------ Supplied records ------

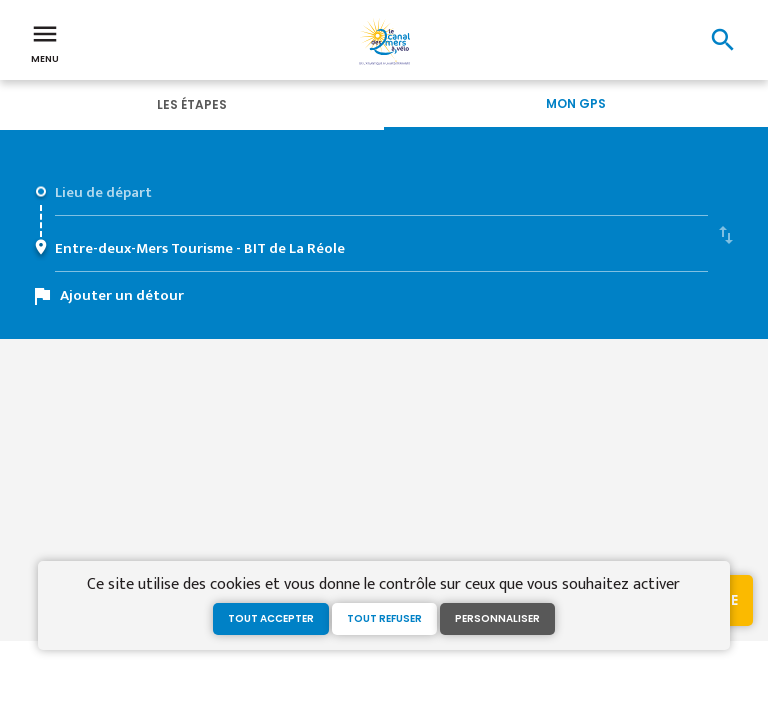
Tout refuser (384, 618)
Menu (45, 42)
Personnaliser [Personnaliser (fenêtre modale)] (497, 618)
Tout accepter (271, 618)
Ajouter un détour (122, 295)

------
------ Supplied records ------

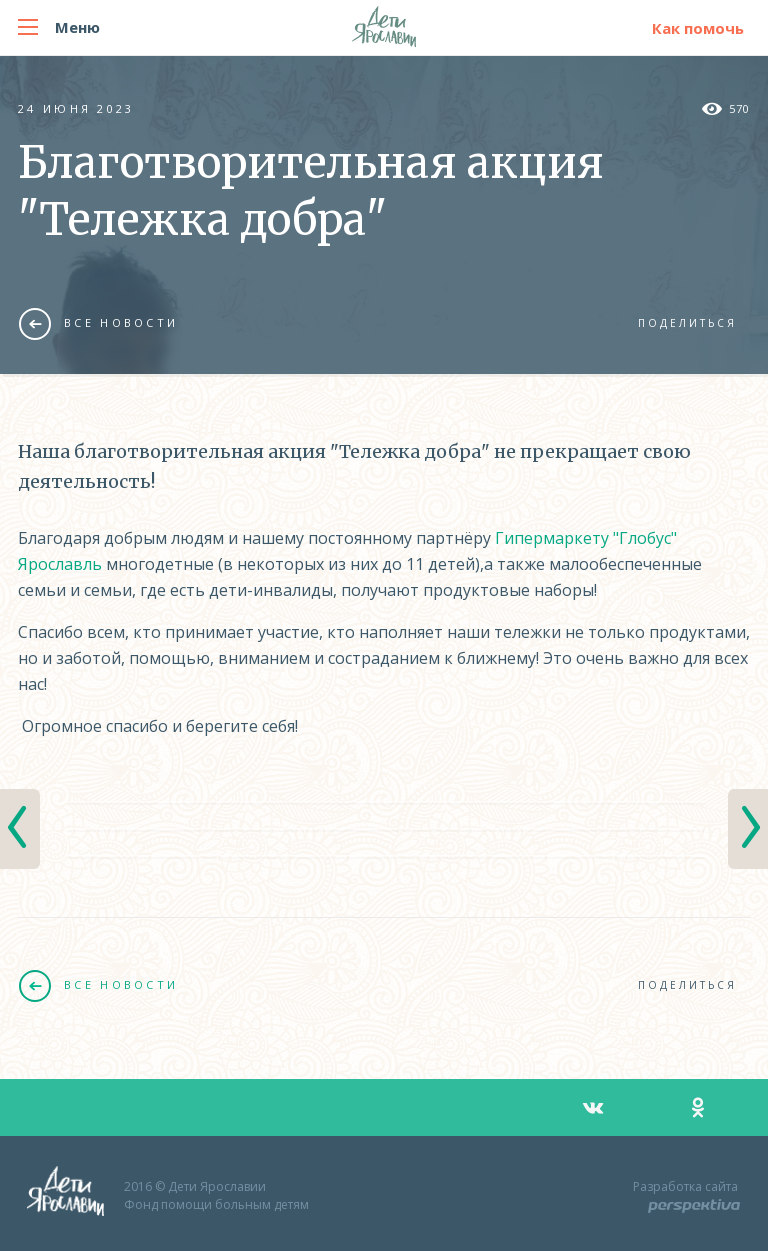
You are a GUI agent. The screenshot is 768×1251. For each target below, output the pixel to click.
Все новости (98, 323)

------

* **What is required**
Copy out, exactly and alone, the lines of the entries above between the ones holding "You are a GUI" and "Все новости (98, 323)", inclusive.

* **Output of the exercise**
You are a GUI agent. The screenshot is 768×1251. For each target below, output the pixel to click.
Все новости (98, 323)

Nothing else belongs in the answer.